The Tenth Schedule was introduced by the 57th amendment act to the Constitution in 1985 in the wake of aya ram gaya ram politics plaguing the country. The rampant crossover of politicians, after being elected, was a serious concern. The Tenth Schedule prescribed disqualification for legislators who commit the “constitutional sin” of defection. The power to adjudge disqualification was vested in the speaker of the house
In 1992, in the Kihoto Hollohan case, the Supreme Court upheld the validity of the Tenth Schedule. Rejecting the argument that the speaker could not provide for an independent adjudicatory mechanism — on the ground of political bias — the court observed that it is “inappropriate to express distrust in the high office of the speaker”.
The court expressed the hope that “the robes of the speaker do change and elevate the man inside”.

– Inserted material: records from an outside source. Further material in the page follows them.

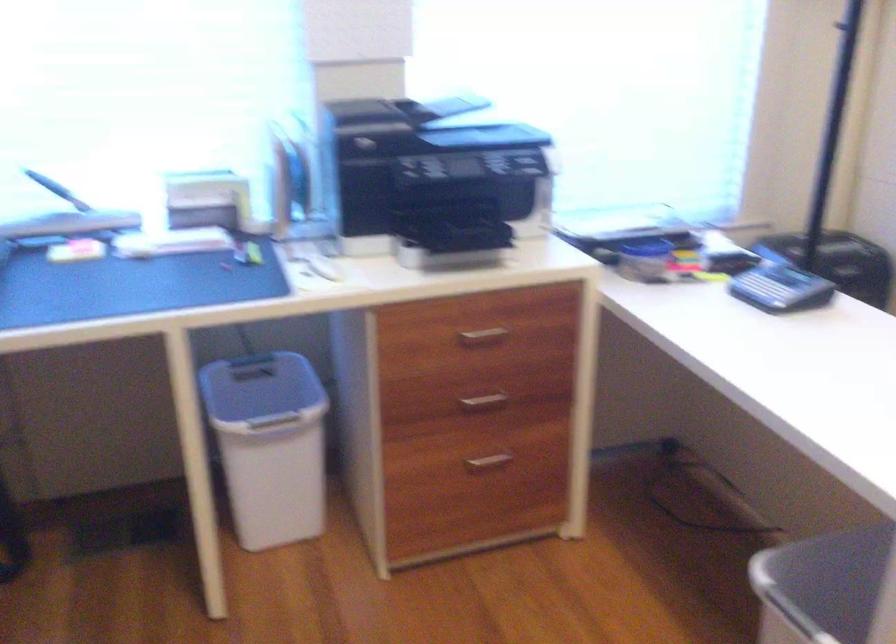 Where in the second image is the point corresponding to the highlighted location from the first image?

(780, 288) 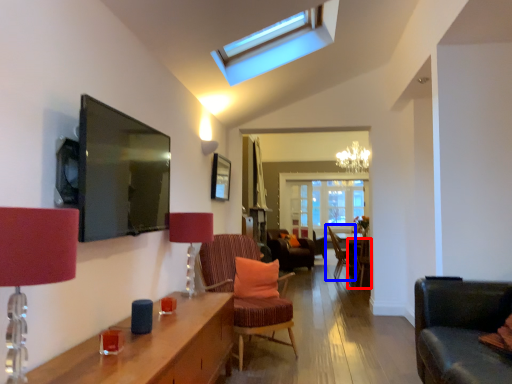 Question: Which object is closer to the camera taking this photo, chair (highlighted by a red box) or chair (highlighted by a blue box)?

Choices:
 (A) chair
 (B) chair

Answer: (A)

Post Kihoto Hollohan, the country has seen several cases, where this constitutional trust reposed in the high office of the speaker being breached by the “man inside”. And almost two-and-half decades after Kihoto Hollohan, the Arunachal judgment seems to have junked the “robes” principle and has attempted to place legal fetters on the “man inside”. It has incapacitated the speaker from deciding any disqualification petition under the Tenth Schedule if a no confidence resolution is pending against him. The court has sought to base this on a principle that a person whose authority is under a cloud ought not to decide the fate of others till the cloud is removed. The principle is indeed salutary, but whilst putting fetters on the speaker on trial, the court has, in effect, provided a safety valve to potential defectors to escape the consequences of the Tenth Schedule.
A legislator, by simply giving a notice for removal of the speaker/deputy speaker, can bring the constitutional mechanism of disqualification under the anti-defection law to a grinding halt. All that a “constitutional sinner” has to do is to give a notice for removal of the speaker and then let raw unprincipled politics to take over. As long as the resolution for removal of the speaker is pending, any act of defection by a legislator cannot attract the penalty of disqualification.
The article should have mentioned that the author appeared for the Speaker in the case and has filed for a review petition.